Sie haben sich schon die Sieger-Zigarre angesteckt?
Der Wahlabend 2002 in der Hauptstadt: der Möllemann-Block tuschelte, die Sozen grölten und die Schwarzen schluckten tapfer Rotkäppchen-Sekt
So richtig zum Feiern war eigentlich niemand zumute in Berlin an diesem verregneten Sonntagabend: Die Union hat unter Edmund "Wir haben die Wahl gewonnen" Stoiber zwar deutlich zugelegt - aber wird aufgrund einer hauchdünnen Mehrheit von Rot-Grün den Kanzler nicht stellen, überdies hat CDU/CSU es nach dem vorläufigen amtlichen Endergebnis auch nicht geschafft, die stärkste Fraktion im Bundestag zu sein.
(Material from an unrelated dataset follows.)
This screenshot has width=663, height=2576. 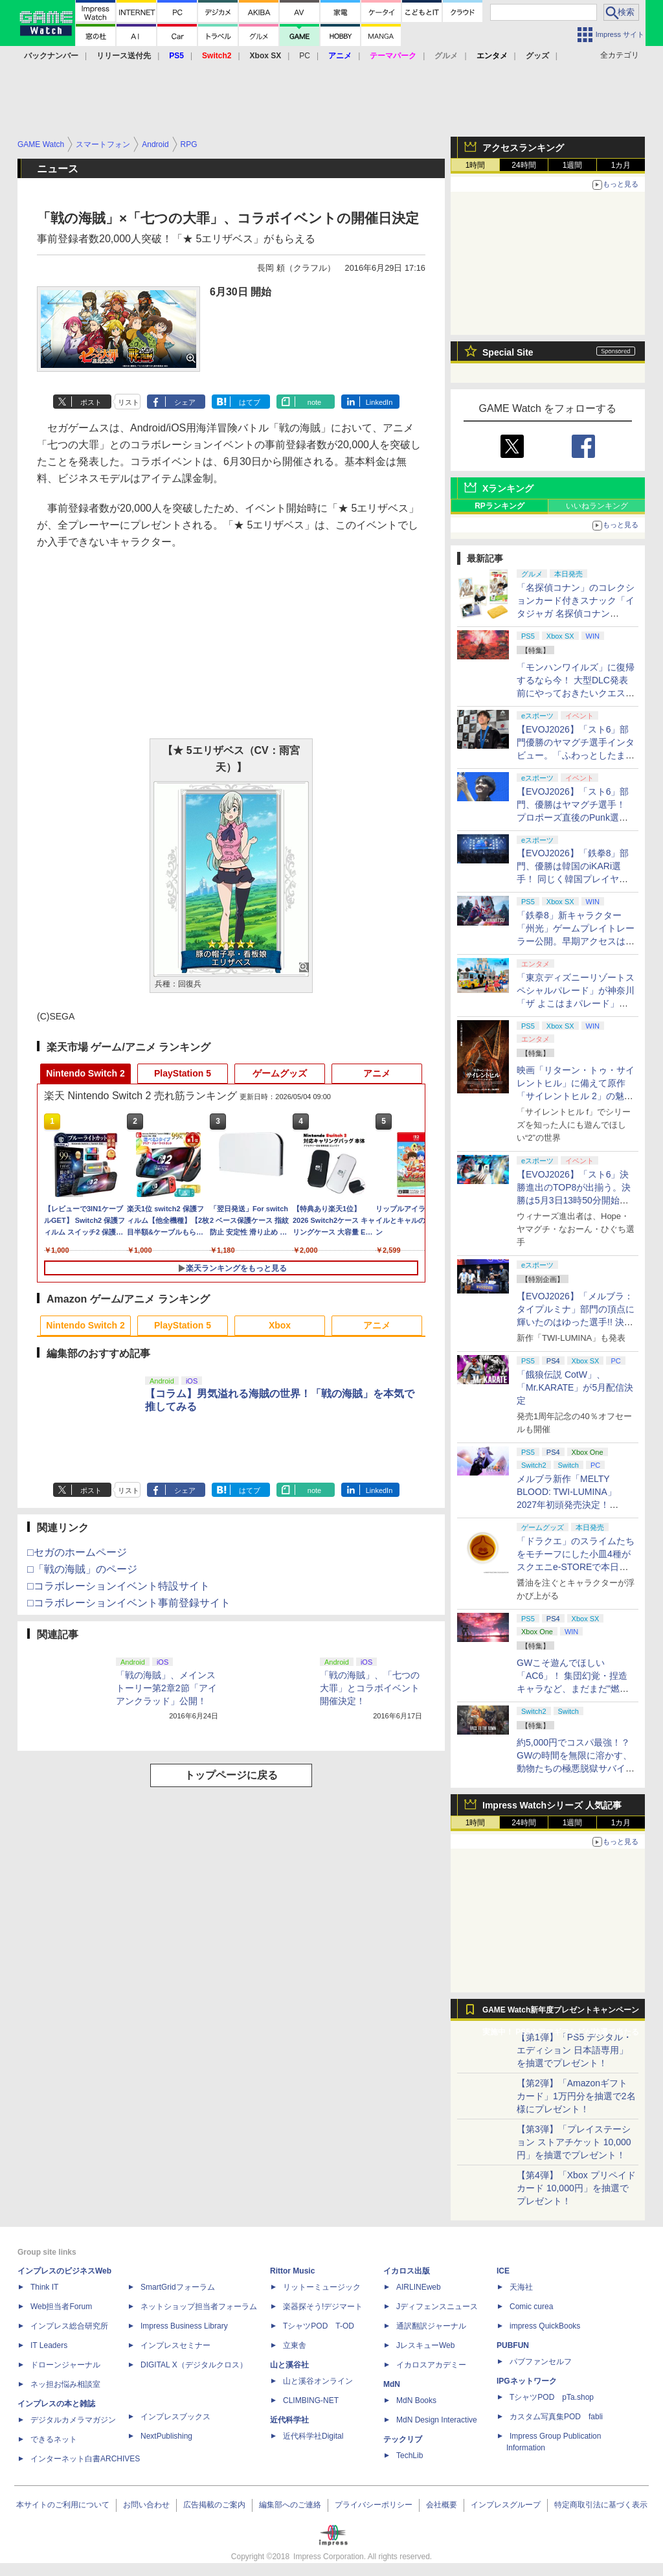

Die SPD hat deutlich Stimmen verloren, genauso wie die "Gysi-lose" PDS. Die FDP verschluckte sich an Führerfragen. Blieben theoretisch nur die Grünen als Stimmungskanonen - doch die hatten kein Freibier. Der wahre Winner der Wahl hieß Bill Gates.
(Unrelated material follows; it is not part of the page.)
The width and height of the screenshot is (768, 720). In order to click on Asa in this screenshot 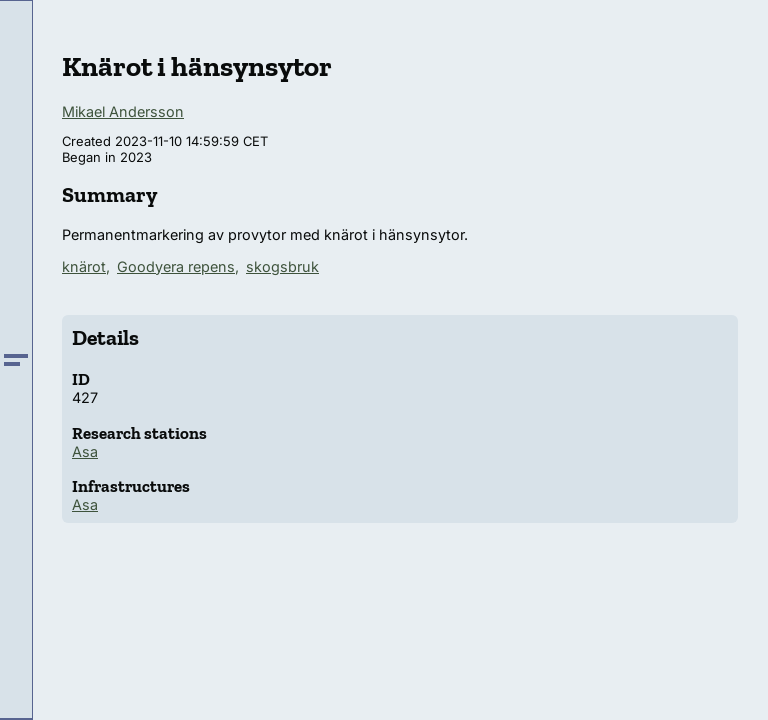, I will do `click(85, 451)`.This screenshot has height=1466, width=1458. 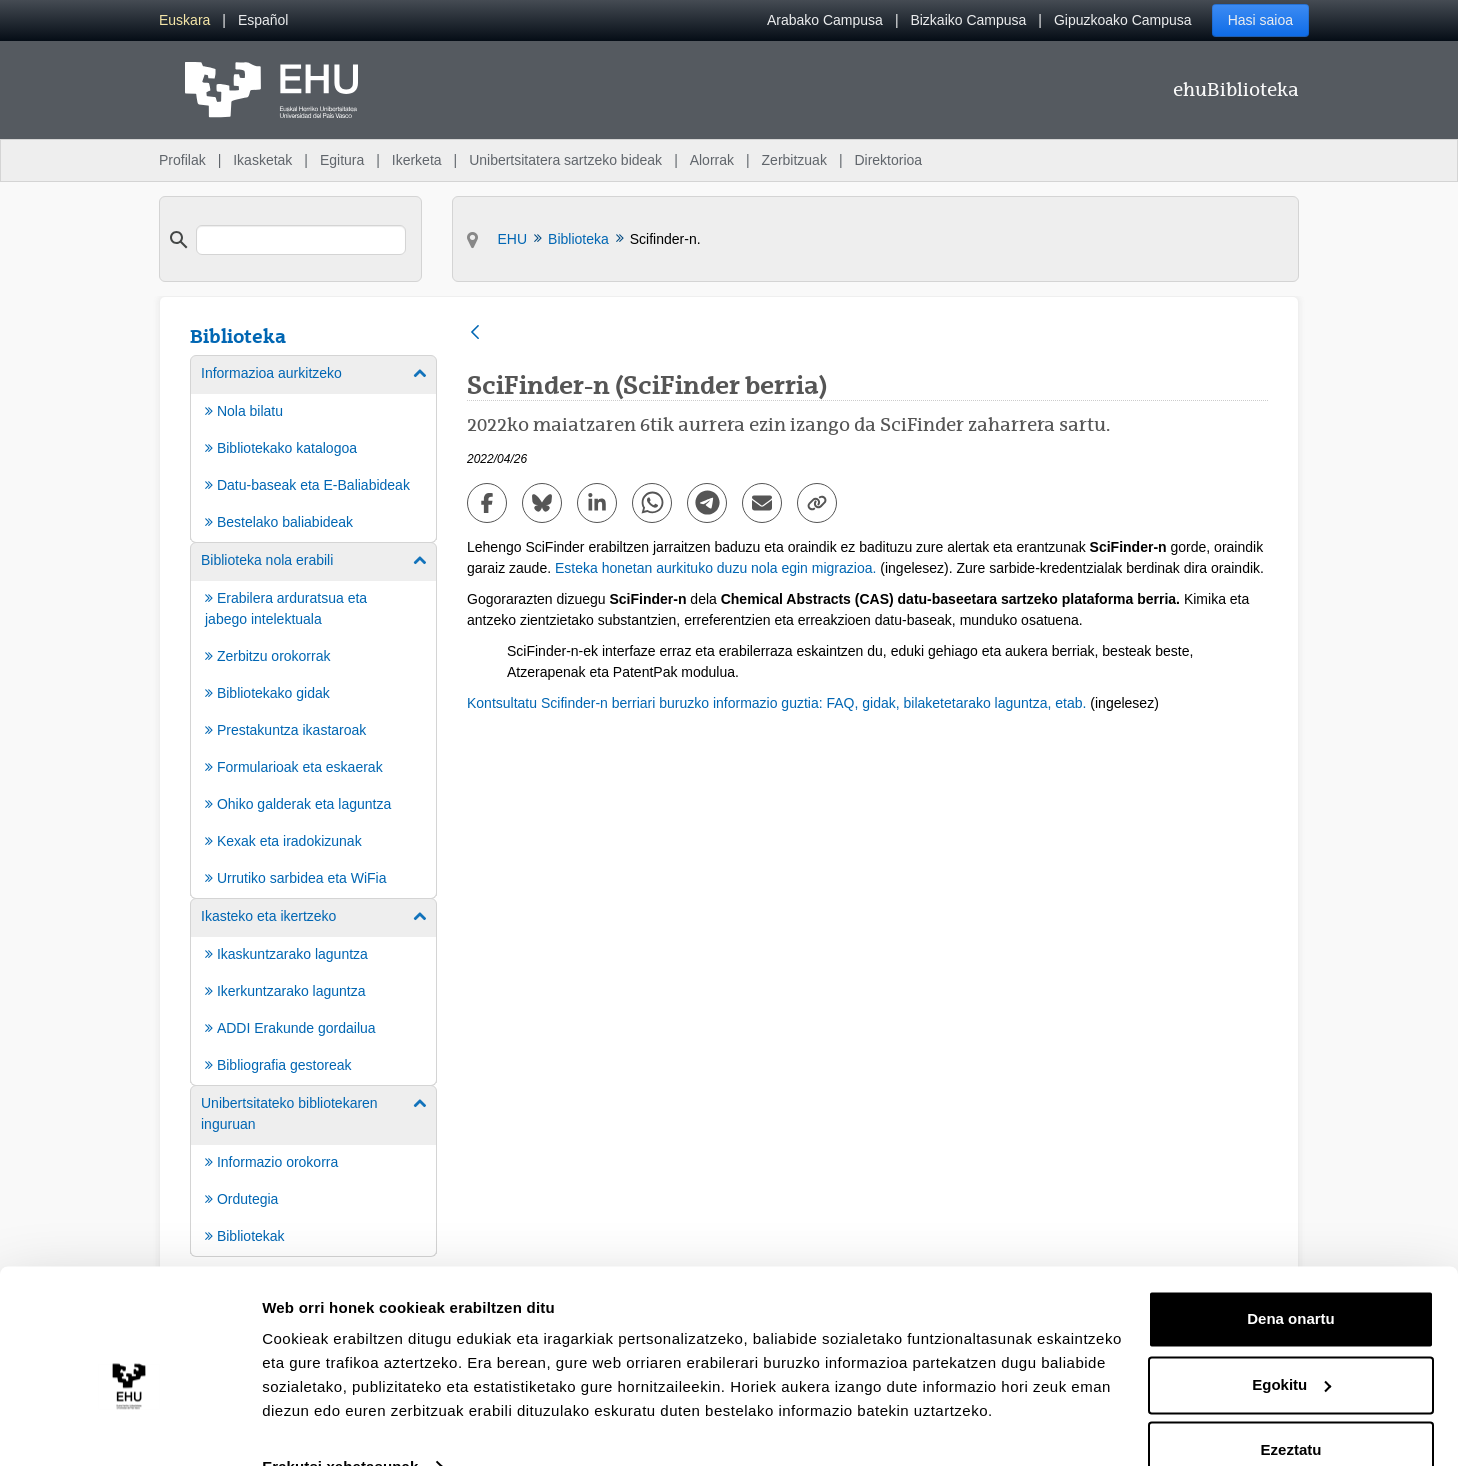 I want to click on Kontsultatu Scifinder-n berriari buruzko informazio guztia: FAQ, gidak, bilaketetarako laguntza, etab., so click(x=776, y=703).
Ein spannender Abend versprach es zu werden: Noch nie lagen im Vorfeld einer Bundestagswahl die Umfrageergebnisse der Realo-Koalitionsblöcke so eng beieinander wie in diesem Jahr. Echte Wechselstimmung konnten die Meinungsforscher zwar nicht ausmachen - große Zufriedenheit mit den Leistungen der rot-grünen Koalition schon allein angesichts der Wirtschaftskrise und vier Millionen Arbeitslosen allerdings auch nicht. Die große Frage des Tages war daher, wie man an der Urne abstimmen sollte - und die des Abends, welcher Party man die besten Stimmungseindrücke entlocken könnte.
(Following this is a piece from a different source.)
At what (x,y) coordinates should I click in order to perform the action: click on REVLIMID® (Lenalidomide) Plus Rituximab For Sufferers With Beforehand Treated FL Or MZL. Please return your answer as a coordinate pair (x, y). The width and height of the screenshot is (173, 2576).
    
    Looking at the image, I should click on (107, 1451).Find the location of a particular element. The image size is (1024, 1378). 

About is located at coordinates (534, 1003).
Die FDP hatte vorab am meisten Stress gemacht mit der Akkreditierung, was natürlich die Neugier besonders weckte. Am Eingang des wie alle Parteizentralen von Funkwagen belagerten Thomas-Dehlers-Hauses in Mitte ging aber alles glatt und man schlüpfte quasi gleich mit Prominenten wie dem Berlin-Münchner Party-Löwen Florian Langenscheidt oder den vermeintlich in Sex-Affären-Verwickelten, jetzt aber eifrig Händchen haltenden Borer-Fieldings ins Getrubel. Im fast zu groß wirkenden Festzelt, das den gesamten Gartenbereich überlagerte, erfuhren die reichlich versammelten Reporter dann als erstes von plauderfreudigen Referenten, dass "einige Kollegen die letzte Nacht schon nicht schlafen konnten." Doch noch jagten über die an jedem freien Wandbereich zahlreich aufgestellten Fernsehbildschirme allein Prognosen, die als Blindflüge abgetan werden konnten.
Die Aufmerksamkeit bei der FDP galt nach den erneuten anti-israelischen Ausführungen des NRW-Politikers Jürgen Möllemanns natürlich ganz dessen Zukunft in der Partei. Über diese hatte sich die Führung bereits den ganzen Nachmittag noch vor dem Vorliegen des allerdings schon in der Luft liegenden Abschneidens der Liberalen bei der Wahl Gedanken gemacht. An einem Stehtisch versammelt tuschelte daher der vom Rest des Parteivolks argwöhnisch beobachte "Möllemann-Block" ganz unter sich, während die Kamerateams einfach jeden, der ihnen nicht sofort aus dem Schweinwerfer-Kegel ging, gnadenlos um Meinungen angingen. "Sie haben sich schon die Sieger-Zigarre angesteckt?", versuchte eine blonde Dame mit Reuters-Käppi mit einem eleganten Herrn ins Gespräch zu kommen. Die Kollegin vom ZDF testete einen Tisch weiter einen anderen Anreißer: "Sie schauen so skeptisch?"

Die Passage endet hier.